● Activity:
Pull every line containing "Groups" from the entries.

(Source data)

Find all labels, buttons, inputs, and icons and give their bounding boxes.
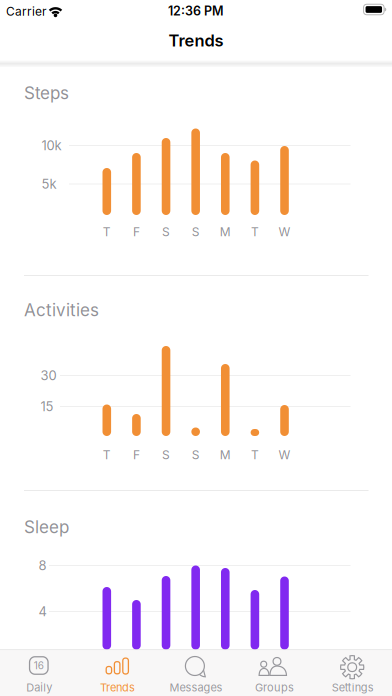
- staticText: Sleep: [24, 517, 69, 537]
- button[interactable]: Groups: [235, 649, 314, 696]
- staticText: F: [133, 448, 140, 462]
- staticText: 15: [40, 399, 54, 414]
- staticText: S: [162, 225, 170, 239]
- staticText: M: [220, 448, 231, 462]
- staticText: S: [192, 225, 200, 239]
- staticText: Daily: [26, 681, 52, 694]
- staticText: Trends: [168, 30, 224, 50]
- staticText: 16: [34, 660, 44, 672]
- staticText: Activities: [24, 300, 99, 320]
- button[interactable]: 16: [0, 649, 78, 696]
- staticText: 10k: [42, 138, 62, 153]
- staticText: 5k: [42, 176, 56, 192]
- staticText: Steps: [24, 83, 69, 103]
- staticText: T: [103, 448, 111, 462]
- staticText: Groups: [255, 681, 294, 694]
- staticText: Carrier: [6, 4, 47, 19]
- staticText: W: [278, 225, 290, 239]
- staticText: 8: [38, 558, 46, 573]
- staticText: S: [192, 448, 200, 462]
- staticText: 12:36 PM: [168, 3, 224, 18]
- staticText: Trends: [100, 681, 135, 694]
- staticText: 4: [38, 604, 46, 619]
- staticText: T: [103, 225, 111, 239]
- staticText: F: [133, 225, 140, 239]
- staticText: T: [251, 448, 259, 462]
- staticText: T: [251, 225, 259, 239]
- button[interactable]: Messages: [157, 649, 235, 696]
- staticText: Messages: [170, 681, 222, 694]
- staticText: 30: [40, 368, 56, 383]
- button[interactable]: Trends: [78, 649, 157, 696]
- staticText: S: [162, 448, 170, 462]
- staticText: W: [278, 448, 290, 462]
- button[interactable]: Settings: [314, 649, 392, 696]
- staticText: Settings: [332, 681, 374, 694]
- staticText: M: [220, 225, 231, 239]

(End Source data)
(Source data)

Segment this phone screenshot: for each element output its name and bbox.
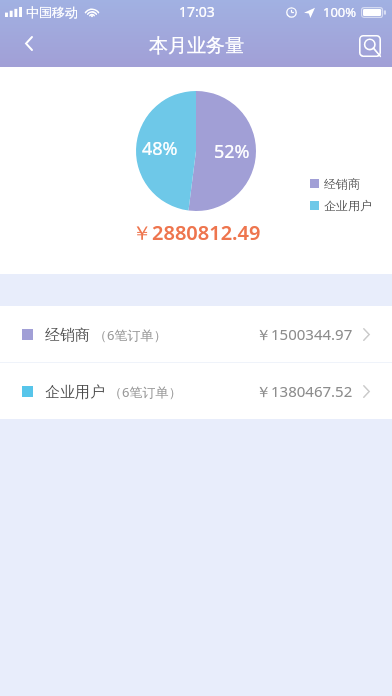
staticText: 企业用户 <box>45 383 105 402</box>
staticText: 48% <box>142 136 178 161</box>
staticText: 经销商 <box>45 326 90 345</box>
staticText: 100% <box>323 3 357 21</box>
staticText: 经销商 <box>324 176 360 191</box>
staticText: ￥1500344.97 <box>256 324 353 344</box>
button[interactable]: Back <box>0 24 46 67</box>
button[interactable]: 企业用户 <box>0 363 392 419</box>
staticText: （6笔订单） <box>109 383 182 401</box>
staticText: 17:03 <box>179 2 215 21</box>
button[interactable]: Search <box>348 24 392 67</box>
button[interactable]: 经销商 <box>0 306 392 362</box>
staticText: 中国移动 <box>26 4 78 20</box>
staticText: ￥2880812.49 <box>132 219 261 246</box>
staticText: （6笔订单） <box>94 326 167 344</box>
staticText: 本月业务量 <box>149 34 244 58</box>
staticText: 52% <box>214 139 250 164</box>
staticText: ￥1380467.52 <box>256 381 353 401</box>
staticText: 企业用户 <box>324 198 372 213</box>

(End Source data)

● Solved exercise:
- button[interactable]: Groups: [235, 649, 314, 696]
- staticText: Groups: [255, 681, 294, 694]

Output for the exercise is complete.